Hello, I’d like to avoid reinventing the wheel if at all possible. I currently have several battery-based zwave devices with more on the way. Although I have a solution in place, I’d like to see what others are doing to address the shortcomings in my current approach.

I have a rule setup to monitor the battery level reported by each device in a certain group. The beauty of the rule is that I merely have to add new devices to the group without having to re-write the rule. Once per day, the rule iterates through each member of the group and sends me an email that contains the name of each group member that is below a certain threshold (e.g., 20% remaining battery).

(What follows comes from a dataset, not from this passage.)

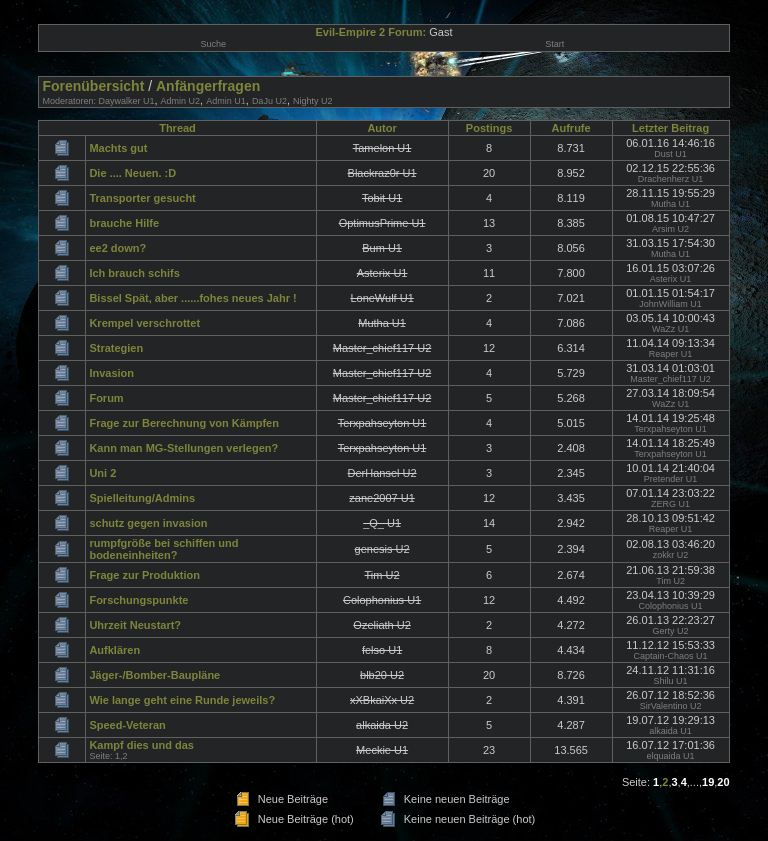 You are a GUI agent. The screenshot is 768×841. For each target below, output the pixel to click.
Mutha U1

But I question the accuracy of the battery measurement and whether this rule will actually be useful for the following reasons:

  • Some of my devices intermittently report values of 0 or 1 for the battery level, then jump back up to 100; and
  • Although I’ve had some of the devices for over a year, they still report 100% battery, which doesn’t seem right.

So my thought is to setup another rule that would maintain a date/time stamp for the last time each device provided an update so that I can send myself an email if a device hasn’t updated in the last 24 hours. Ideally the rule would work the same way - new devices are included in the check by simply adding them to the appropriate group. I would also like to implement this functionality (I think I can do it with maps) without having to use persistence.

I’d appreciate any thoughts on my strategy, as well as best-practice examples of monitoring battery devices.

I just put them in a group and have an alert sent to me when one goes under 20%. I’ve noticed that the battery value gets updated very infrequently (once a week or so) for my devices that support the BATTERY command class at all (darn you Minimotes!). The reported value jumps around a bit but I’ve not had it jump to zero then back up before, at least not yet.

Having a battery device report its battery status much more frequently than that seems mainly to be a way to run down your battery much faster without much real benefit. Maybe sensors that report status more frequently than smoke alarms report more frequently (e.g. door sensors or PIRs).

I don’t see how this is possible. As soon as you reload your file or restart OH you will lose all the Item’s states, your maps, and your timers. So if a device dies and you refresh your rule file before the Timer goes off you will never get an alert.

Also, as I’ve mentioned, not all devices report their battery status that frequently. In my case I’m not sure the battery event gets reported on a set schedule so I don’t know what sort of timer I would set.